Friday, July 27, 2012

Tame Me

I am reading ‘The Little Prince’ and came across the statement in the book, “that which is essential is invisible to the eye.” Upon reading this I immediately flashed back to reading Leo Buscaglia in my early twenties. Now 41, I felt a twinge of nostalgia, connection, and regret…or something like regret.
                Nostalgia is a familiar feeling; the longing for the past but a past when the future was more open. Despite having learned Heidegger and the idea that each choice can render an infinite number of new choices, I can’t help but feel that the number of choices is limted…very limited. And so the pull of nostalgia is strong; it is almost as if freedom resides in nostalgia. This particular nostalgia was my early twenties…when I knew everything and nothing, when I was studying philosophy and psychology with a keen interest in the idea of self-actualization and connectedness.
                Spinoza was a pantheist. The words literally mean back to god, figuratively it refers to god as everything. (Note: the god in this case is nothing like the christian god but rather, Being with a capital `B’, the greater existence in which all existences (lower case being(s)) reside.) I was never a Spinozist as Dr. Hart termed it, but I feel like I did understand pantheism. The idea that resonated with me in Spinoza was the idea that everything is connected but what I did was morph his idea of connectedness, which I felt was a very material understanding, and apply it to self-actualization within an emotional/aesthetic arena. Don’t overthink it…if you’ve ever been moved by a piece of music or experienced the joy of loving another, then you understand this connectedness and where you are it/him/her fit in the world. When I came across those words last night I felt that connection…I could see myself reading Leo Buscaglia, feeling like a sponge soaking up everything that was coming my way, growing intellectually, and here I was more than twenty years later reading what is considered a children’s book and feeling quite ignorant of the ways of the world and more importantly, who I am and what I am supposed to be. A strange connection, your present ignorant self to your younger know-it-all (naïve) self, but a connection nonetheless.
                Alas, in bed, my wife next to me and my 8 month old son asleep in his crib, I felt like I should be more…I felt un-self-actualized…disconnected…from myself, full of doubt, waiting, passively waiting for that thing, to happen to me and not from me…waiting for fate instead of creating fate…for a fate to sate me to fulfill me…and consequently them? Does it work that way?
                If Woody Allen taught us anything with `Match Point’ it is that luck matters.

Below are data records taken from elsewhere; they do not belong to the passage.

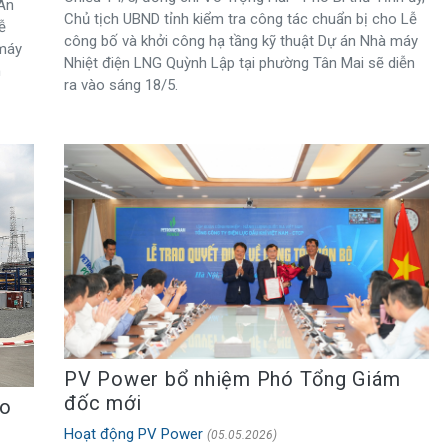
An
Chủ tịch UBND tỉnh kiểm tra công tác chuẩn bị cho Lễ
ễ
công bố và khởi công hạ tầng kỹ thuật Dự án Nhà máy
 máy
Nhiệt điện LNG Quỳnh Lập tại phường Tân Mai sẽ diễn
h
ra vào sáng 18/5.
PV Power bổ nhiệm Phó Tổng Giám
đốc mới
ạo
Hoạt động PV Power
(05.05.2026)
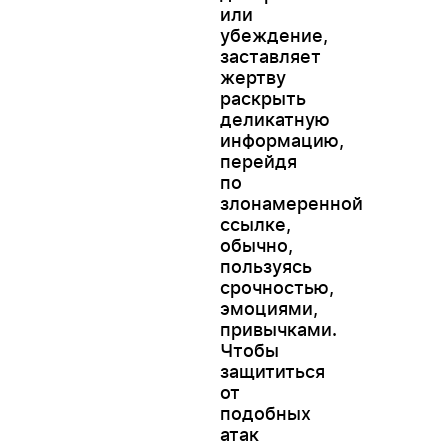
или
убеждение,
заставляет
жертву
раскрыть
деликатную
информацию,
перейдя
по
злонамеренной
ссылке,
обычно,
пользуясь
срочностью,
эмоциями,
привычками.
Чтобы
защититься
от
подобных
атак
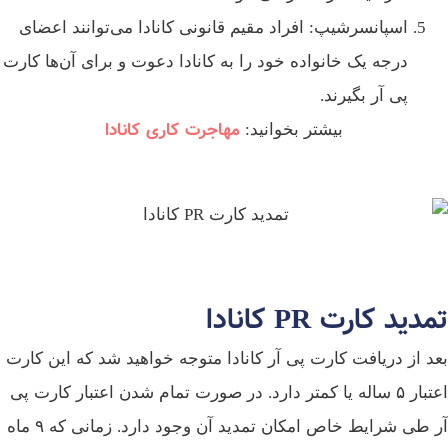
اسپانسرشیپ: افراد مقیم قانونی کانادا می‌توانند اعضای
درجه یک خانواده خود را به کانادا دعوت و برای آن‌ها کارت
پی آر بگیرند.
مهاجرت کاری کانادا
بیشتر بخوانید:
تمدید کارت PR کانادا
بعد از دریافت کارت پی آر کانادا متوجه خواهید شد که ‌این کارت
اعتبار ۵ ساله یا کمتر دارد. در صورت تمام شدن اعتبار کارت پی
آر طی شرایط خاص امکان تمدید آن وجود دارد. زمانی که ۹ ماه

If I learned anything from evolutionary psychology and sociobiology, it is that man survives in groups and not alone. But can we be alone from luck? Is luck necessary for self-actualization? Can the masses, a la the satirical newspaper `The Onion’, trudge through another day while the few, the lucky few, thrive with a self-actualizing wind at their backs? For all the books out there, and all the Leo Buscaglias,  and the sages with pithy one-liners just waiting to pass it on, are they wrong? What if it can’t be taught? What if those who have it can’t tame it and throw a connection to me? Or you?